Не успела она сказать эти слова, как Пьер вскочил и с испуганным лицом схватил за руку княжну Марью.
– Отчего вы думаете? Вы думаете, что я могу надеяться? Вы думаете?!
– Да, думаю, – улыбаясь, сказала княжна Марья. – Напишите родителям. И поручите мне. Я скажу ей, когда будет можно. Я желаю этого. И сердце мое чувствует, что это будет.
– Нет, это не может быть! Как я счастлив! Но это не может быть… Как я счастлив! Нет, не может быть! – говорил Пьер, целуя руки княжны Марьи.
– Вы поезжайте в Петербург; это лучше. А я напишу вам, – сказала она.
– В Петербург? Ехать?
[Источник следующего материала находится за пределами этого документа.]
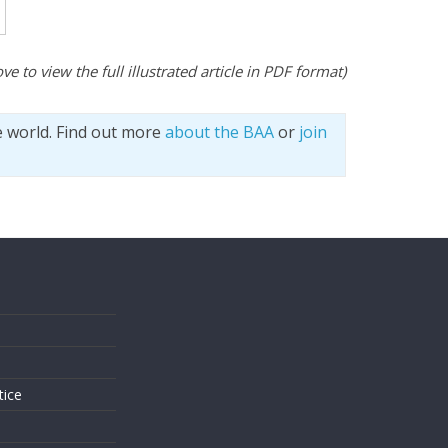
ve to view the full illustrated article in PDF format)
e world. Find out more
about the BAA
or
join
s
tice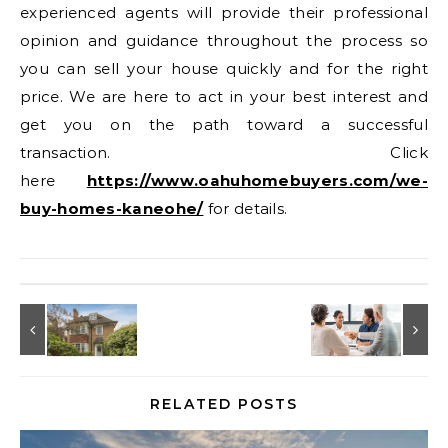
experienced agents will provide their professional
opinion and guidance throughout the process so
you can sell your house quickly and for the right
price. We are here to act in your best interest and
get you on the path toward a successful
transaction. Click
here
https://www.oahuhomebuyers.com/we-
buy-homes-kaneohe/
for details.
RELATED POSTS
Хорошо, да, ехать. Но завтра я могу приехать к вам?
На другой день Пьер приехал проститься. Наташа была менее оживлена, чем в прежние дни; но в этот день, иногда взглянув ей в глаза, Пьер чувствовал, что он исчезает, что ни его, ни ее нет больше, а есть одно чувство счастья. «Неужели? Нет, не может быть», – говорил он себе при каждом ее взгляде, жесте, слове, наполнявших его душу радостью.
Когда он, прощаясь с нею, взял ее тонкую, худую руку, он невольно несколько дольше удержал ее в своей.
«Неужели эта рука, это лицо, эти глаза, все это чуждое мне сокровище женской прелести, неужели это все будет вечно мое, привычное, такое же, каким я сам для себя? Нет, это невозможно!..»
– Прощайте, граф, – сказала она ему громко. – Я очень буду ждать вас, – прибавила она шепотом.
И эти простые слова, взгляд и выражение лица, сопровождавшие их, в продолжение двух месяцев составляли предмет неистощимых воспоминаний, объяснений и счастливых мечтаний Пьера. «Я очень буду ждать вас… Да, да, как она сказала? Да, я очень буду ждать вас. Ах, как я счастлив! Что ж это такое, как я счастлив!» – говорил себе Пьер.


В душе Пьера теперь не происходило ничего подобного тому, что происходило в ней в подобных же обстоятельствах во время его сватовства с Элен.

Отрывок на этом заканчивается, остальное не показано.